È bene anche ricordare come a favore dell’antiproibizionismo in tema di droghe leggere da qualche anno l’aria stia cambiando a livello globale: il caso più eclatante è rappresentato dagli USA, con legalizzazione a vari livelli che, sia tramite referendum che con la legislazione diretta, ormai riguarda 35 stati su 50: gli anni della “guerra alla droga”, costosa e improduttiva, sembrano finalmente lontani.
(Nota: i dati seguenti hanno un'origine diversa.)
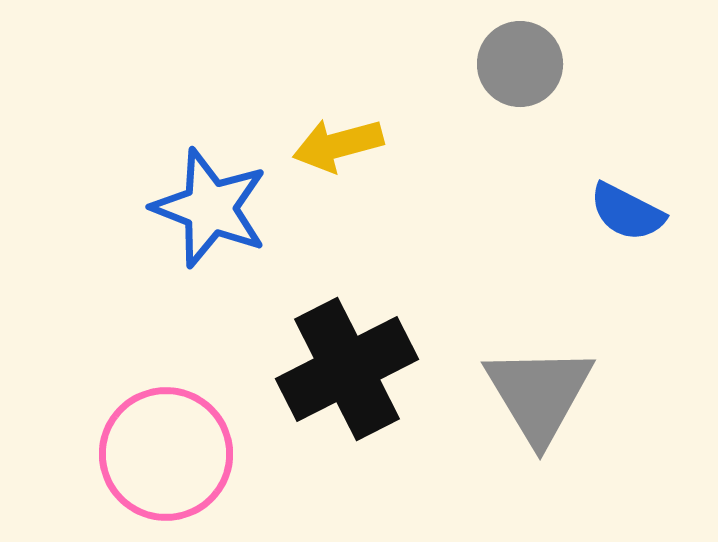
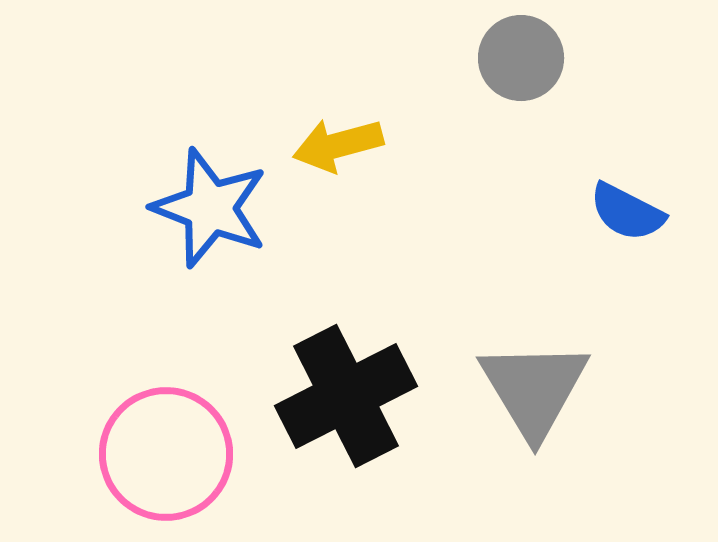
gray circle: moved 1 px right, 6 px up
black cross: moved 1 px left, 27 px down
gray triangle: moved 5 px left, 5 px up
In Italia il fallimento della lotta alla droga è evidente e sotto gli occhi di tutti. La droga, leggera o pesante che sia, circola liberamente; milioni di Italiani fanno uso di cannabis per uso “ricreativo”, e tale sostanza, in mano ad un mercato nero che di fronte a questi consumi diventa più forte che mai, è fonte di enormi guadagni per mafie e di finanziamenti per terroristi internazionali. Queste non sono opinioni ma fatti, dati certificati dalle stesse istituzioni, in primis dalla Direzione Nazionale Antimafia e dal suo procuratore, Franco Roberti, che ha apertamente preso posizione favorevole alla depenalizzazione delle droghe leggere: nella sua relazione si parla ad esempio di enormi dispiegamenti di forze dell’ordine impiegati a combattere il traffico di cannabis, a discapito del perseguimento di altri reati o, sempre in tema di sostanze stupefacenti, in proporzione 800 volte maggiori della lotta al traffico di droghe sintetiche.
Per non parlare dell’intasamento delle aule della giustizia, o del sovraffollamento carcerario, causato in buona parte da reati connessi proprio alle droghe leggere. Queste sono motivazioni di semplice buon senso che da sole dovrebbero essere sufficienti all’adozione di politiche antiproibizioniste.
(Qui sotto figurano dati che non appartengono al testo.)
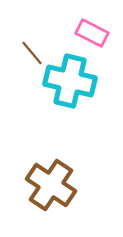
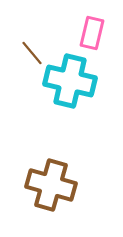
pink rectangle: rotated 76 degrees clockwise
brown cross: rotated 18 degrees counterclockwise
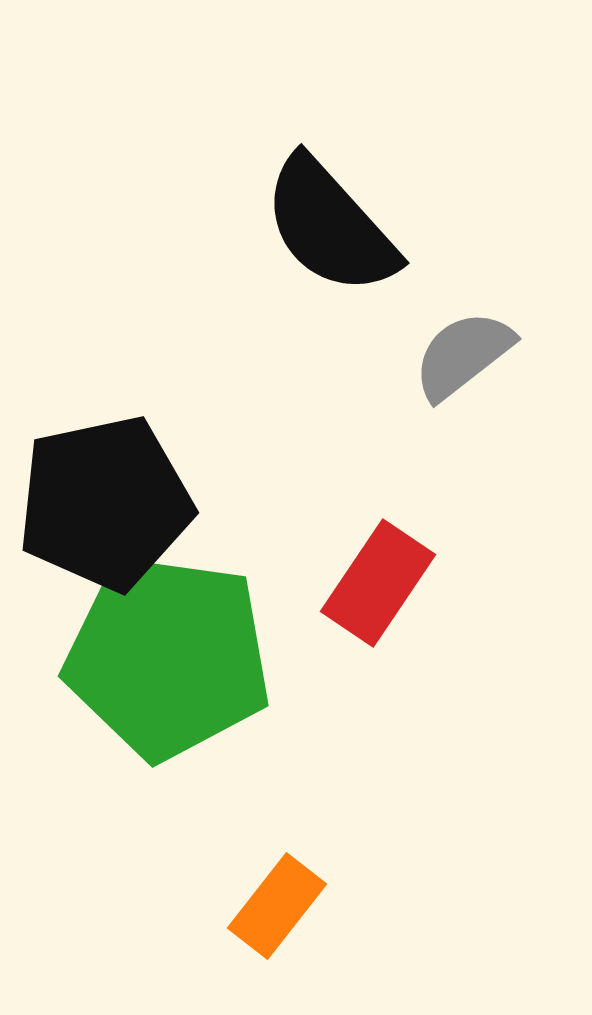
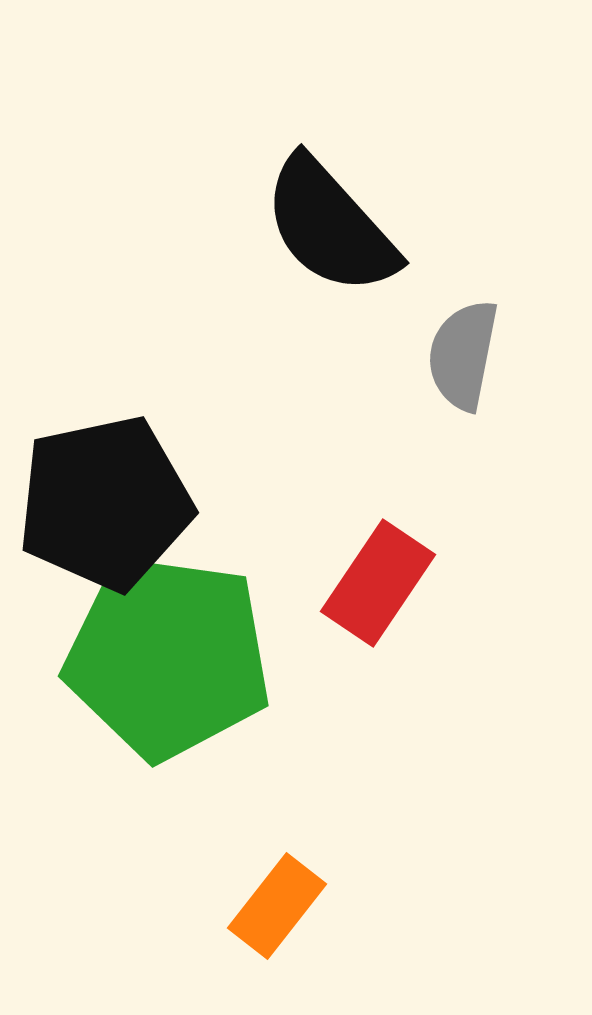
gray semicircle: rotated 41 degrees counterclockwise
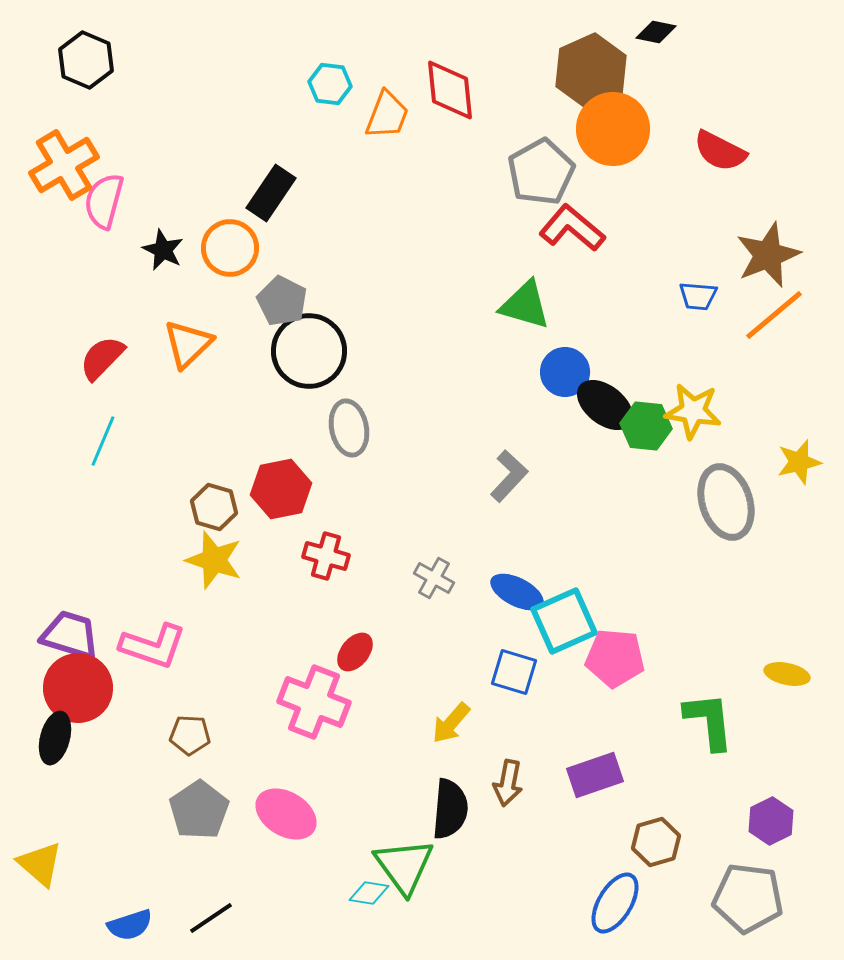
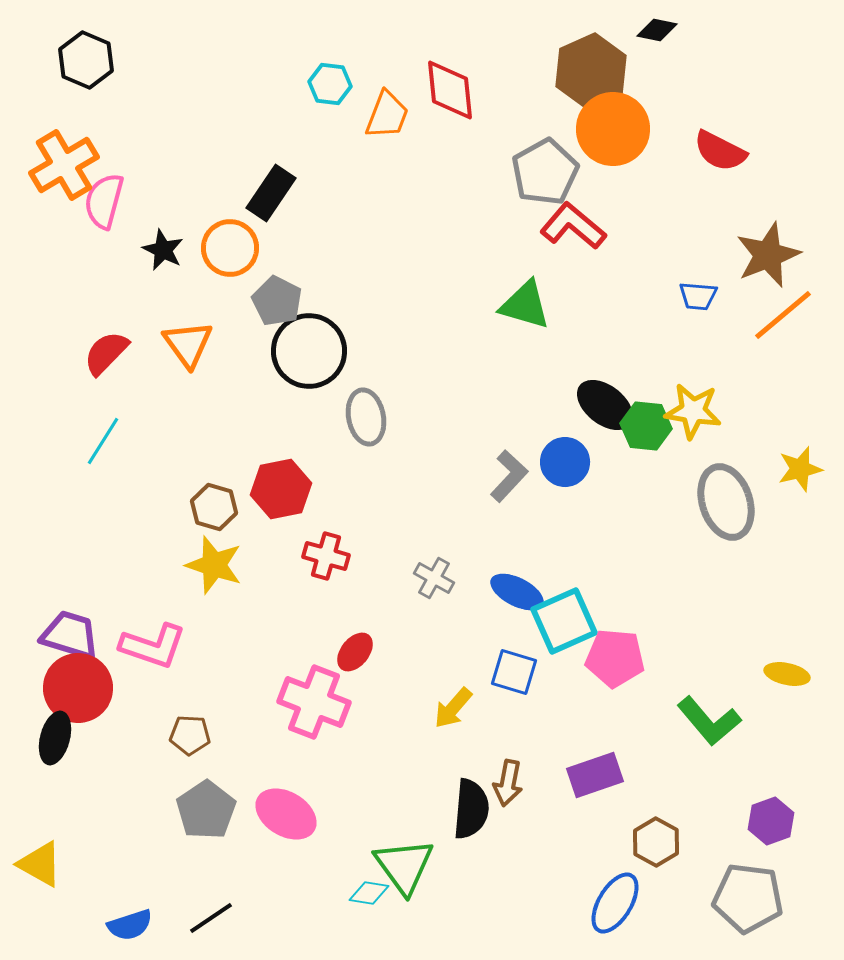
black diamond at (656, 32): moved 1 px right, 2 px up
gray pentagon at (541, 172): moved 4 px right
red L-shape at (572, 228): moved 1 px right, 2 px up
gray pentagon at (282, 301): moved 5 px left
orange line at (774, 315): moved 9 px right
orange triangle at (188, 344): rotated 22 degrees counterclockwise
red semicircle at (102, 358): moved 4 px right, 5 px up
blue circle at (565, 372): moved 90 px down
gray ellipse at (349, 428): moved 17 px right, 11 px up
cyan line at (103, 441): rotated 9 degrees clockwise
yellow star at (799, 462): moved 1 px right, 7 px down
yellow star at (214, 560): moved 5 px down
green L-shape at (709, 721): rotated 146 degrees clockwise
yellow arrow at (451, 723): moved 2 px right, 15 px up
black semicircle at (450, 809): moved 21 px right
gray pentagon at (199, 810): moved 7 px right
purple hexagon at (771, 821): rotated 6 degrees clockwise
brown hexagon at (656, 842): rotated 15 degrees counterclockwise
yellow triangle at (40, 864): rotated 12 degrees counterclockwise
Nell’antiproibizionismo inoltre è in gioco anche l’affermazione dello Stato di diritto in Italia: aver trasformato quello che dovrebbe essere un semplice problema socio sanitario in un problema penale, in cui non ci sono vittime ma viene perseguito un comportamento, ha significato attivare repressione e controlli polizieschi in cui tutti ci rimettono, in cui tutti abbiamo qualcosa da perdere in termini di libertà di scelta individuale.
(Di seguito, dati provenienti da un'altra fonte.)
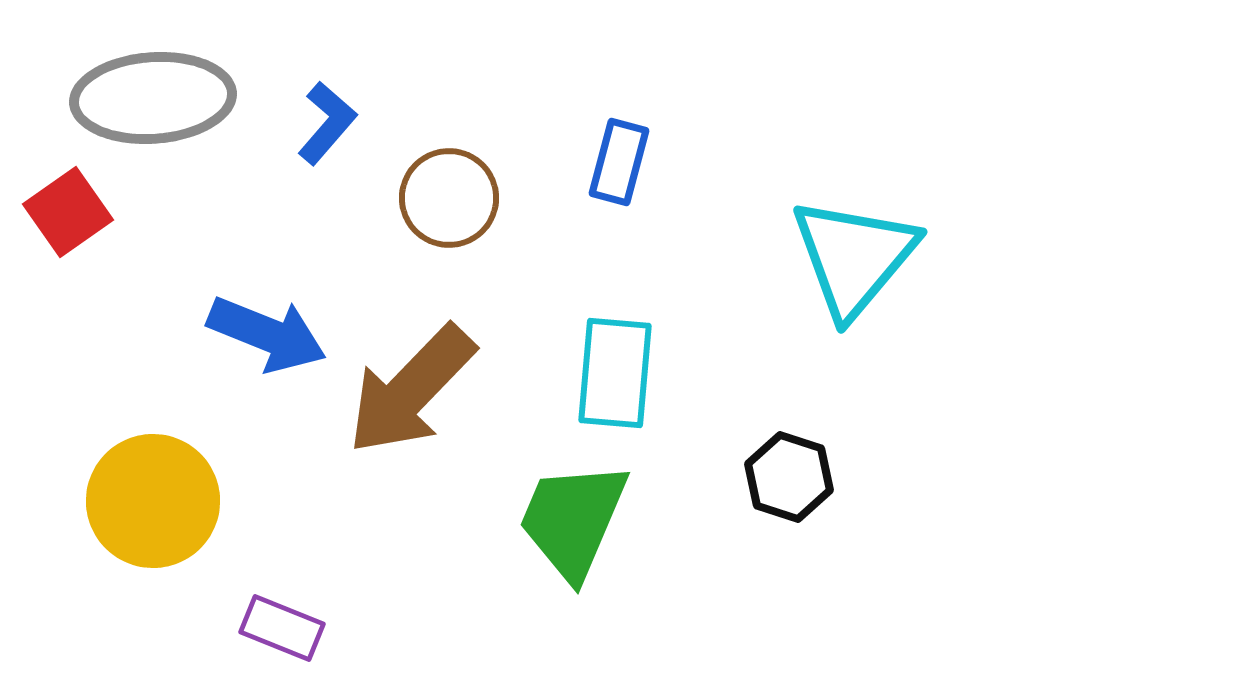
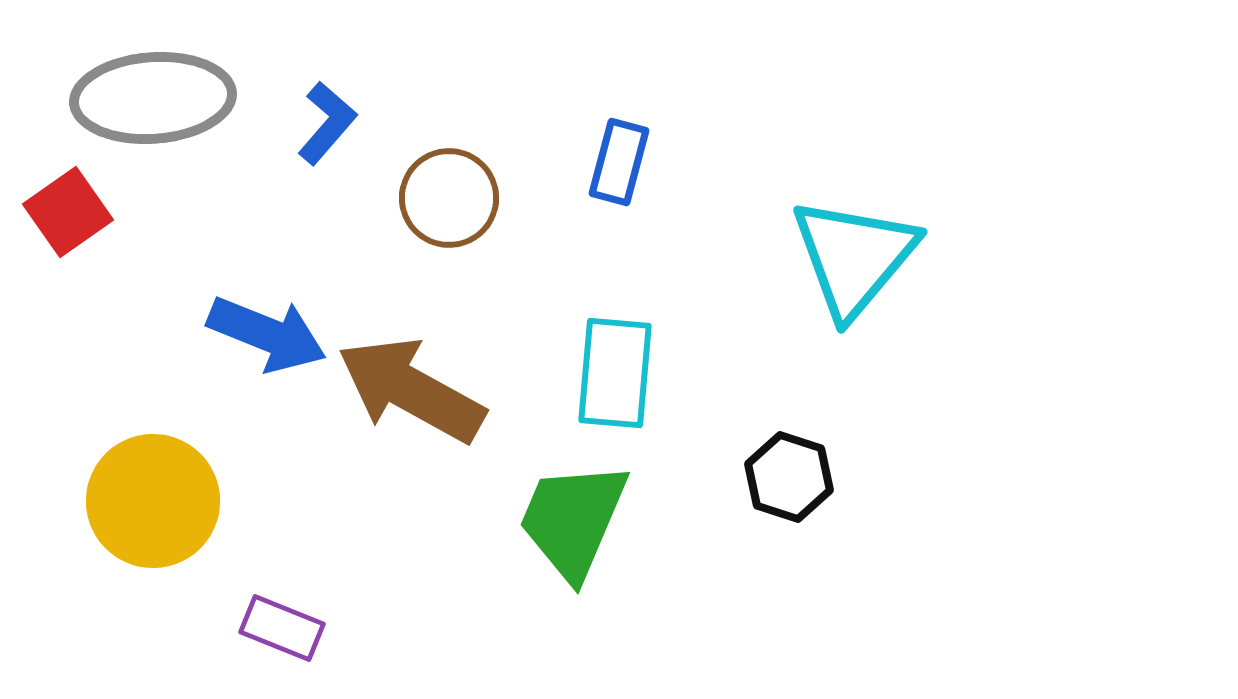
brown arrow: rotated 75 degrees clockwise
Maggiore libertà significa non anarchia, ma maggiore responsabilità: da parte dello stato, che dovrebbe attivarsi ad esempio per diffondere informazioni corrette su uso e abuso delle sostanze psicoattive, abbandonando l’illusione di poter risolvere tutto con l’alibi della repressione; e da parte dei singoli, che assumerebbero comportamenti alla luce del sole senza dover più alimentare traffici illegali portatori di infinite violenze.